The exhibition and accompanying book were curated and written by Grolier Club member George Fletcher. A member since 1973, Fletcher’s lifelong love of books led him to the Morgan Library as the Astor Curator of printed books and bindings, followed by a position as director of special collections at the NYPL. In 2013, Fletcher was bestowed with the title of Chevalier dans l’Ordre des Arts et des Lettres by the French government. “As the inaugural exhibition in our new gallery, this is the first that presents a survey of so many areas of French bibliophilia, going back to illuminated manuscripts to contemporary livres d’artistes,” Fletcher explained during a press tour. Expect to see sumptuous illuminated Books of Hours, miniatures by Boyvin, a letter by a distraught Thomas Jefferson to a French bookseller concerning a shipment of waterlogged books, and decorative bindings hailing from the 14th to the 21st centuries.
As to the renovation: it’s a complete overhaul.

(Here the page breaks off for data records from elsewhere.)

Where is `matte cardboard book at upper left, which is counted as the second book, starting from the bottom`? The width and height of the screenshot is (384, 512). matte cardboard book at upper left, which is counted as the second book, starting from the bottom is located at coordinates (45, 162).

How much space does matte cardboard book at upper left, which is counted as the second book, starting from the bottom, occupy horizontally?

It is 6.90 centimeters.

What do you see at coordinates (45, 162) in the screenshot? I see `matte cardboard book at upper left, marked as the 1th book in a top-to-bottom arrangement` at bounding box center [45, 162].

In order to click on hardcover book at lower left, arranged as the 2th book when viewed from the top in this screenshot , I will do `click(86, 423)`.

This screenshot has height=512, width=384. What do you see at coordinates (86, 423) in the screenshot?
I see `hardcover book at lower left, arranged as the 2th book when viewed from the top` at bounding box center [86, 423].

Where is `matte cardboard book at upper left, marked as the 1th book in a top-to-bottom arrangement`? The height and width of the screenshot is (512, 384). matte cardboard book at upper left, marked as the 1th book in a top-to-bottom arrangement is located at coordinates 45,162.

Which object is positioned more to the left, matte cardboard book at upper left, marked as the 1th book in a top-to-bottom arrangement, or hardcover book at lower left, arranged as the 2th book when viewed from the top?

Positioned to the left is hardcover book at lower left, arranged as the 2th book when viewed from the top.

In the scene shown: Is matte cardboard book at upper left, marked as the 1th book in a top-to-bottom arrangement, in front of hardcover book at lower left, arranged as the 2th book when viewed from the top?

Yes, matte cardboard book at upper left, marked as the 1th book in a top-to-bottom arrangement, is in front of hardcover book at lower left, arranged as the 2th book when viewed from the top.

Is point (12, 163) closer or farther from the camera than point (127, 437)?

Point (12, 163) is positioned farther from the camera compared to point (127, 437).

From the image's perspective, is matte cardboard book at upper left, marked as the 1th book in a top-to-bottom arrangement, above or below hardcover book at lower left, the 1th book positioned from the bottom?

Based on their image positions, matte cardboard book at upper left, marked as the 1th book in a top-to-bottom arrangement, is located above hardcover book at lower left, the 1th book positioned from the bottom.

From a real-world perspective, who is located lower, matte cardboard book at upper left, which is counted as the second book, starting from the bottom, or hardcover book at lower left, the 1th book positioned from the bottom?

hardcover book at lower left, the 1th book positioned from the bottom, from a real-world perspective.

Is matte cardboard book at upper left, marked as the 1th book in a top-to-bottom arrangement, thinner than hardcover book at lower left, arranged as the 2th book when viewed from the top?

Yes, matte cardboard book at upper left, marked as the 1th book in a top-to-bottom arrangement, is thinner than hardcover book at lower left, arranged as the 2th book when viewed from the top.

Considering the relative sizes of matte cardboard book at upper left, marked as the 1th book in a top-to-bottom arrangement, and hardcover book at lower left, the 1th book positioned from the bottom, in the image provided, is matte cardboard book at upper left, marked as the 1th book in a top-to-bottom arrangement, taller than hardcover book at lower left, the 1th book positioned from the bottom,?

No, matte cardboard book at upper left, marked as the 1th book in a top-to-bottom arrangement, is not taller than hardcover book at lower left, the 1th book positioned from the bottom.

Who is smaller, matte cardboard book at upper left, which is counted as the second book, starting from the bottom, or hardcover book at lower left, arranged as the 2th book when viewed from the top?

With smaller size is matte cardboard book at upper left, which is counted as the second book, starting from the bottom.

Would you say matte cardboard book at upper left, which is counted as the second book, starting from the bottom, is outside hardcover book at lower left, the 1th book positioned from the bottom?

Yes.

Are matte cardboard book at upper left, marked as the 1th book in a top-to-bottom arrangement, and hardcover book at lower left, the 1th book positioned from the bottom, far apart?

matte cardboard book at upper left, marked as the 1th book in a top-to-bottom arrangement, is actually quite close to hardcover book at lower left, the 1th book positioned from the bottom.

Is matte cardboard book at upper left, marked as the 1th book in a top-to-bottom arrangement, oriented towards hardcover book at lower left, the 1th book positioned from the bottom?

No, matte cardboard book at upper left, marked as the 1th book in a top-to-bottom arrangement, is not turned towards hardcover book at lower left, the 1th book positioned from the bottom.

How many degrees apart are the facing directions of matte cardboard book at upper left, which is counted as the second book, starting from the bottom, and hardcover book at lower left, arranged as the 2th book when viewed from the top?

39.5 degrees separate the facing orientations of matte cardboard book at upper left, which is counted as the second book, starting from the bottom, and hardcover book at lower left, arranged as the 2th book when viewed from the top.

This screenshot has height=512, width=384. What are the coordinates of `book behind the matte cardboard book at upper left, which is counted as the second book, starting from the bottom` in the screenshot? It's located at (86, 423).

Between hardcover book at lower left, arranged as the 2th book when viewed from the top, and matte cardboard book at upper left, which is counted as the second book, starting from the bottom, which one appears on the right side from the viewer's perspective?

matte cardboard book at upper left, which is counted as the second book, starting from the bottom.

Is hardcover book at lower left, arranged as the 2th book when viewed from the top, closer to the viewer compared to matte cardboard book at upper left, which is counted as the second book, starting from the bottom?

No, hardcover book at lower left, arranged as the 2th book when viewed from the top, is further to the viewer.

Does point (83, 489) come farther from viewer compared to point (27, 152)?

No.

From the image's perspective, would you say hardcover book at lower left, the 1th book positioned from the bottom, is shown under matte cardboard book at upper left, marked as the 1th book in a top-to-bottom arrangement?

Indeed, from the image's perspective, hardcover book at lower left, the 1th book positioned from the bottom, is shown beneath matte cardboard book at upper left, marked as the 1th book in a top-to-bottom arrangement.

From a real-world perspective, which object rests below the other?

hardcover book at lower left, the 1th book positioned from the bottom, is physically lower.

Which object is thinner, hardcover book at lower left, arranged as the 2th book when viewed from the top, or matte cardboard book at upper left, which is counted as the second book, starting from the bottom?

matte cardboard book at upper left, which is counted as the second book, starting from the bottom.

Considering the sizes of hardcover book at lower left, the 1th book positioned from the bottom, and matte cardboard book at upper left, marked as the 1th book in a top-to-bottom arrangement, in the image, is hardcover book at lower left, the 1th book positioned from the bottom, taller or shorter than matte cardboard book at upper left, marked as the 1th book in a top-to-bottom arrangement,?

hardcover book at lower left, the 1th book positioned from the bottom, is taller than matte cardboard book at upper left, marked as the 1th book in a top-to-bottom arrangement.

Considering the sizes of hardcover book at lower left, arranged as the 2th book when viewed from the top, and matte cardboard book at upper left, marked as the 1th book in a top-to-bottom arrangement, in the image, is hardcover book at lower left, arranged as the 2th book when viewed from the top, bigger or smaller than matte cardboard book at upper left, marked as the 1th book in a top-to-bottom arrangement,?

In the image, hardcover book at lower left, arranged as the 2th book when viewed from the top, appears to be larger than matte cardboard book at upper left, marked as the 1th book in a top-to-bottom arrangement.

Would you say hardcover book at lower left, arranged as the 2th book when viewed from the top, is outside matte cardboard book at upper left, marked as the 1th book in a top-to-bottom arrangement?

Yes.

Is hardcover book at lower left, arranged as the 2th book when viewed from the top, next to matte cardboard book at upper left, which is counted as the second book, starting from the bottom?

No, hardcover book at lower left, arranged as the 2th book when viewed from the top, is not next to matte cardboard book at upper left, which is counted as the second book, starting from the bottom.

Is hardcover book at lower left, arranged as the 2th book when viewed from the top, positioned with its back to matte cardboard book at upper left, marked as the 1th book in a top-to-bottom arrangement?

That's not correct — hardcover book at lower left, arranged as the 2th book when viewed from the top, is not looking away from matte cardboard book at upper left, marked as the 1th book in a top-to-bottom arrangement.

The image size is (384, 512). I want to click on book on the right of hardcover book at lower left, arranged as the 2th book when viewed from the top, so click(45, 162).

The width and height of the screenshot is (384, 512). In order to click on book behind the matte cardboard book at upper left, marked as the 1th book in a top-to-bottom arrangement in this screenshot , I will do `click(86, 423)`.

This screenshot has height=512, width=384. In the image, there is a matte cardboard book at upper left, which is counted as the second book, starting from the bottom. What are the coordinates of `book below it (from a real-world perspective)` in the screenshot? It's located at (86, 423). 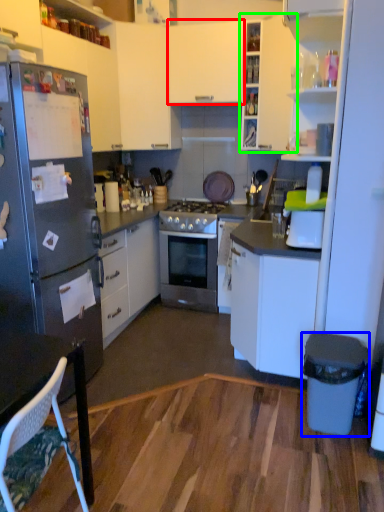 Question: Which object is the farthest from cabinetry (highlighted by a red box)? Choose among these: trash bin/can (highlighted by a blue box) or cabinetry (highlighted by a green box).

Choices:
 (A) trash bin/can
 (B) cabinetry

Answer: (A) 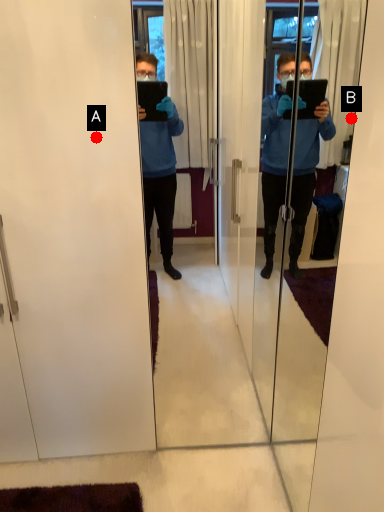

Previously, the first floor exhibition hall was awash in mauve-toned walls, light wood flooring, and track lighting (see below). Standard-issue glass cases lined the walls while the back of the hall was dominated by a faux-Palladian window, also mauve. The upper balcony, where many of the Grolier Club’s treasures are stored, was flanked by white solid-wood railings. With a client portfolio that includes renovations at places like the New England Conservatory of Music and Boston Symphony Hall, Ann Beha Associates of Boston took up the challenge to update the aesthetics of the space while also addressing conservation issues, lighting, ventilation, and sound systems.
“The Grolier Club put together a nine-member design team task force, and together we examined various issues while also keeping in mind the club’s history and stewardship of collections,” explained Ann Beha at the press preview. “Part of the preparation included hopping in a van and visiting other institutions throughout New York that had also recently undergone renovations, such as the Brooklyn Museum and the Cooper-Hewitt.” Staying true to the Grolier Club’s roots was essential. “The Club prides itself on welcoming the public to free exhibitions and various programs, and this renovation took that into consideration. This design incorporates heritage and technology, welcomes new visitors and promotes scholarship and engagement,” Beha said.
Now, the exhibition hall features custom-built Goppion glass cases lit by LED bulbs, a properly balanced ventilation system, and mahogany-stained floors and wall panels. Gone is the mauve Palladian faux paneling in favor of a multi-paneled video wall, and the wood paneling on the upper balcony has been replaced with glass, allowing visitors on the ground level to fully appreciate the impressive surroundings. Plus, the Grolier’s 60th Street townhouse is handicapped accessible. The hall feels more open and inviting, yet still suffused with the tradition and history of the space. In short: Beha seems to have hit a home run. (Professional photos are being shot Monday, so check back here for images shortly.)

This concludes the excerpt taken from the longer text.